▶ **WHAT TO DO**
Down to the last line, transcribe the records verbatim and exclude the images.
*** SOURCE INFORMATION ***
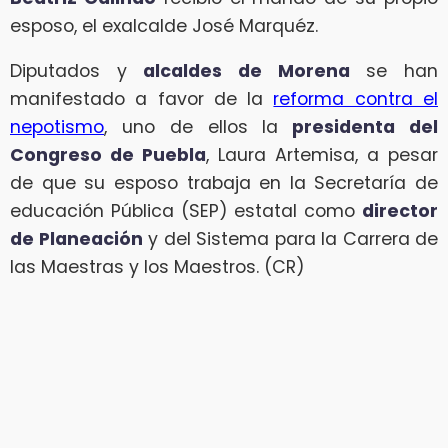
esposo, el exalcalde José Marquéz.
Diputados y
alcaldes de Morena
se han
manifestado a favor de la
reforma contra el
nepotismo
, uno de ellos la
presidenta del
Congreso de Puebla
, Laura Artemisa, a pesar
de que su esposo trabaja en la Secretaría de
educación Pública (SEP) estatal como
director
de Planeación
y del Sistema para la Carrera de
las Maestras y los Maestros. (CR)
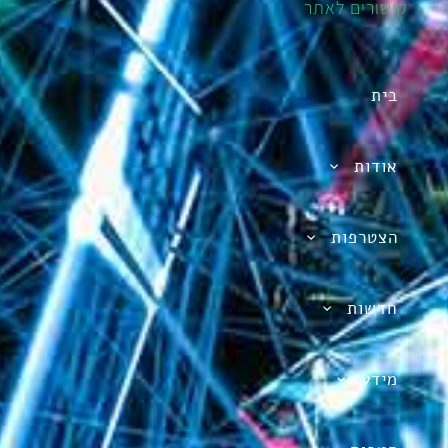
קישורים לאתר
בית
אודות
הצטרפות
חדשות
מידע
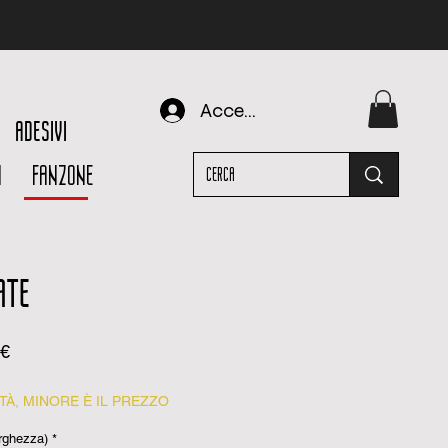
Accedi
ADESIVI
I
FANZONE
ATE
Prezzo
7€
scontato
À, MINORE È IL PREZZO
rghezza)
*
*** End of SOURCE INFORMATION ***
▶ **RESPONSE TO THE TASK**
esposo, el exalcalde José Marquéz.
Diputados y
alcaldes de Morena
se han
manifestado a favor de la
reforma contra el
nepotismo
, uno de ellos la
presidenta del
Congreso de Puebla
, Laura Artemisa, a pesar
de que su esposo trabaja en la Secretaría de
educación Pública (SEP) estatal como
director
de Planeación
y del Sistema para la Carrera de
las Maestras y los Maestros. (CR)
קישורים לאתר
בית
אודות
הצטרפות
חדשות
מידע
Accedi
ADESIVI
I
FANZONE
ATE
Prezzo
7€
scontato
À, MINORE È IL PREZZO
rghezza)
*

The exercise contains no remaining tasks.